Task:
Copy exactly the lines of the data below, beginning with the line with "April 6, 2026" and ending with the line with "Recent Posts". Pictures are to be omitted.

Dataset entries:

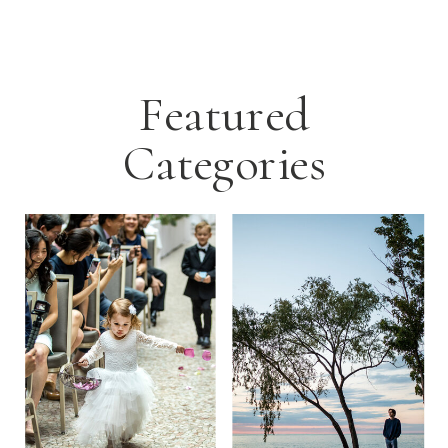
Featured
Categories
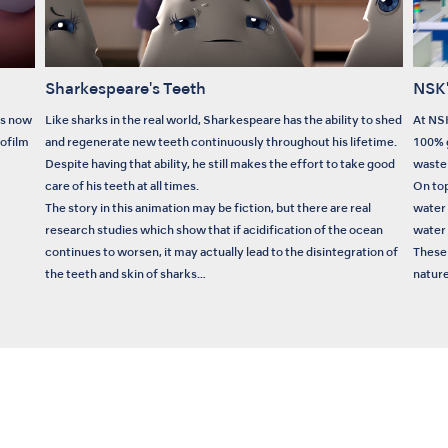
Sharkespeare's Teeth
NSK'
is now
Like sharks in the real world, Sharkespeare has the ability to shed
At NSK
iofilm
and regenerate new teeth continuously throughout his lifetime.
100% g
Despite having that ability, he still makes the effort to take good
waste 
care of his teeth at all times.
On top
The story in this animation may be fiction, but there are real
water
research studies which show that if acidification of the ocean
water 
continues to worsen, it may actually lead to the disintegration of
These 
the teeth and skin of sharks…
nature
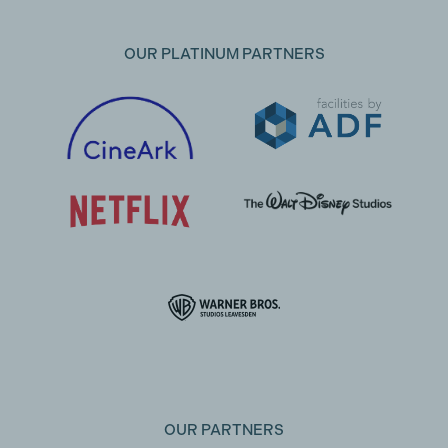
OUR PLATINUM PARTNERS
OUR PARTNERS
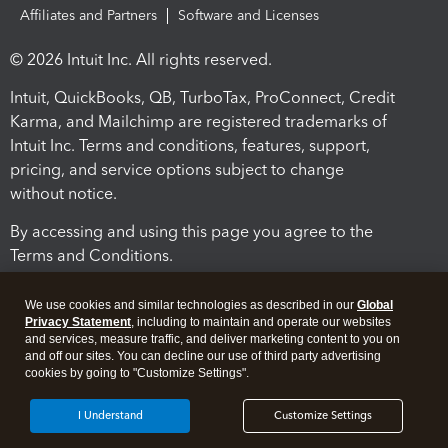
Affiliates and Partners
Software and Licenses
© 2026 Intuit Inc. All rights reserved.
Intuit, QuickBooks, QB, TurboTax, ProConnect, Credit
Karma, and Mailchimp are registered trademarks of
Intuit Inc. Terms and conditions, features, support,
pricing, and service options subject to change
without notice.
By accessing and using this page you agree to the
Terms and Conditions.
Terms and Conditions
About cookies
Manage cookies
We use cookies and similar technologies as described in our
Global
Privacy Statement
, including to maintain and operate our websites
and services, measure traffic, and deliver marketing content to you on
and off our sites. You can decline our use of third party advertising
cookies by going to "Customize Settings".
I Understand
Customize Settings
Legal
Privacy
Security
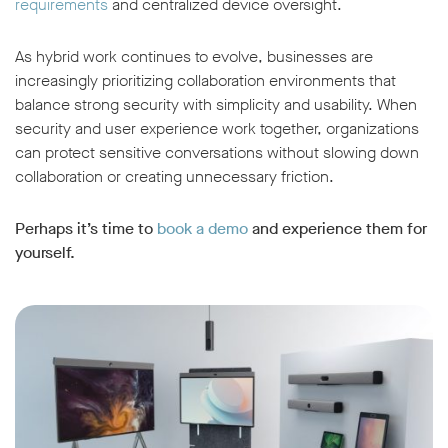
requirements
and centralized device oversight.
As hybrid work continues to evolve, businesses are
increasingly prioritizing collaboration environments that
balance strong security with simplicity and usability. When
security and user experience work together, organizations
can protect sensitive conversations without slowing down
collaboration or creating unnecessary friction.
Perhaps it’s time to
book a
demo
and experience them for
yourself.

...

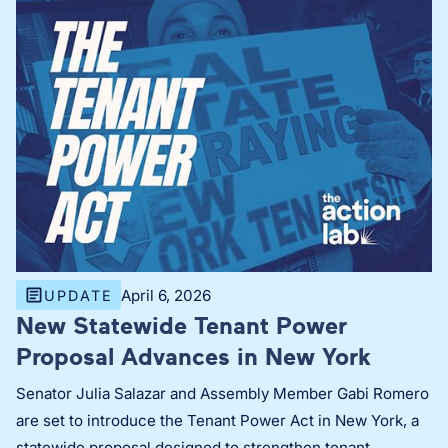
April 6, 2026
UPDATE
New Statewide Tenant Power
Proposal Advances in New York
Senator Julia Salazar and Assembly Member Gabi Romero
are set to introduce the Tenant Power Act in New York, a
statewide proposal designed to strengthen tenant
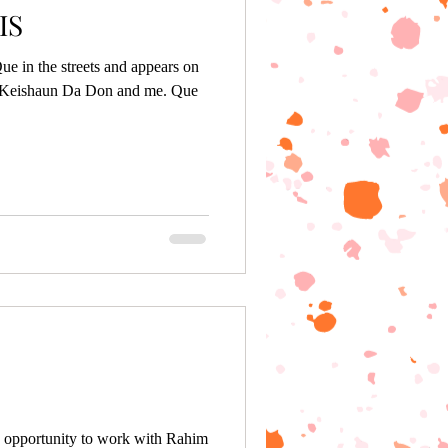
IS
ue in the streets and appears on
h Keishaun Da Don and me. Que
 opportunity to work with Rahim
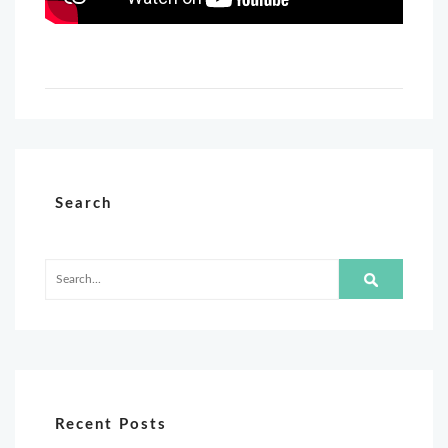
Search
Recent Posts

Response to this task:
April 6, 2026
UPDATE
New Statewide Tenant Power
Proposal Advances in New York
Senator Julia Salazar and Assembly Member Gabi Romero
are set to introduce the Tenant Power Act in New York, a
statewide proposal designed to strengthen tenant
IS
ue in the streets and appears on
h Keishaun Da Don and me. Que
 opportunity to work with Rahim
Search
Recent Posts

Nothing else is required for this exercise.